> Task objective
Return the full set of entries below exactly, leaving every image out.

> Data excerpts
========================================================================
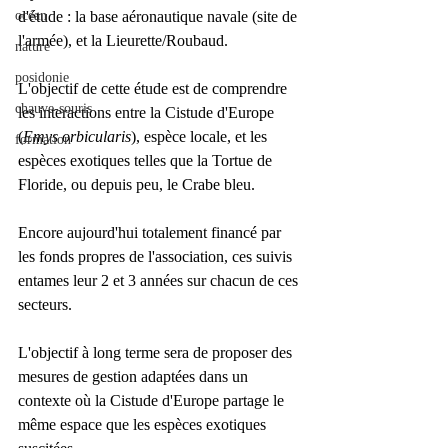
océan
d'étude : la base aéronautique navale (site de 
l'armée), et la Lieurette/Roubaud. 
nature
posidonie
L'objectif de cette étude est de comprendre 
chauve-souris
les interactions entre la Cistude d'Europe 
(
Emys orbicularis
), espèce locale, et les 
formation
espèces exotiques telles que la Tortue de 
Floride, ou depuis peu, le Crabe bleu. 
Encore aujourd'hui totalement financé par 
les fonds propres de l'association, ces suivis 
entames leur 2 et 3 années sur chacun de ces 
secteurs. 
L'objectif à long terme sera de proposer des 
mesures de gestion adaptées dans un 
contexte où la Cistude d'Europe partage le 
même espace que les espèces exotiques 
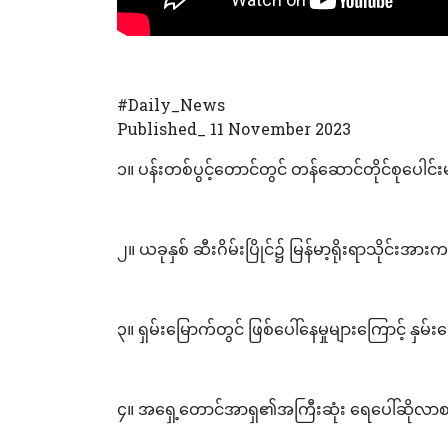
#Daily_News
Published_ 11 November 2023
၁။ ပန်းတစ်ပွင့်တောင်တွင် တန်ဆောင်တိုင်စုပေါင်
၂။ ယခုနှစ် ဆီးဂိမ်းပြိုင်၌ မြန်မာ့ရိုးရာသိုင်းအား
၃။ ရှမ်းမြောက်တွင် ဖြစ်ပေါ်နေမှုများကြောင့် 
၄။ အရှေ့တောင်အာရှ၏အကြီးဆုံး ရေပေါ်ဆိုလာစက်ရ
========================================================================
> Answer
océan
d'étude : la base aéronautique navale (site de 
l'armée), et la Lieurette/Roubaud. 
nature
posidonie
L'objectif de cette étude est de comprendre 
chauve-souris
les interactions entre la Cistude d'Europe 
(
Emys orbicularis
), espèce locale, et les 
formation
espèces exotiques telles que la Tortue de 
Floride, ou depuis peu, le Crabe bleu. 
Encore aujourd'hui totalement financé par 
les fonds propres de l'association, ces suivis 
entames leur 2 et 3 années sur chacun de ces 
secteurs. 
L'objectif à long terme sera de proposer des 
mesures de gestion adaptées dans un 
contexte où la Cistude d'Europe partage le 
même espace que les espèces exotiques 
#Daily_News
Published_ 11 November 2023
၁။ ပန်းတစ်ပွင့်တောင်တွင် တန်ဆောင်တိုင်စုပေါင်
၂။ ယခုနှစ် ဆီးဂိမ်းပြိုင်၌ မြန်မာ့ရိုးရာသိုင်းအား
၃။ ရှမ်းမြောက်တွင် ဖြစ်ပေါ်နေမှုများကြောင့် 
၄။ အရှေ့တောင်အာရှ၏အကြီးဆုံး ရေပေါ်ဆိုလာစက်ရ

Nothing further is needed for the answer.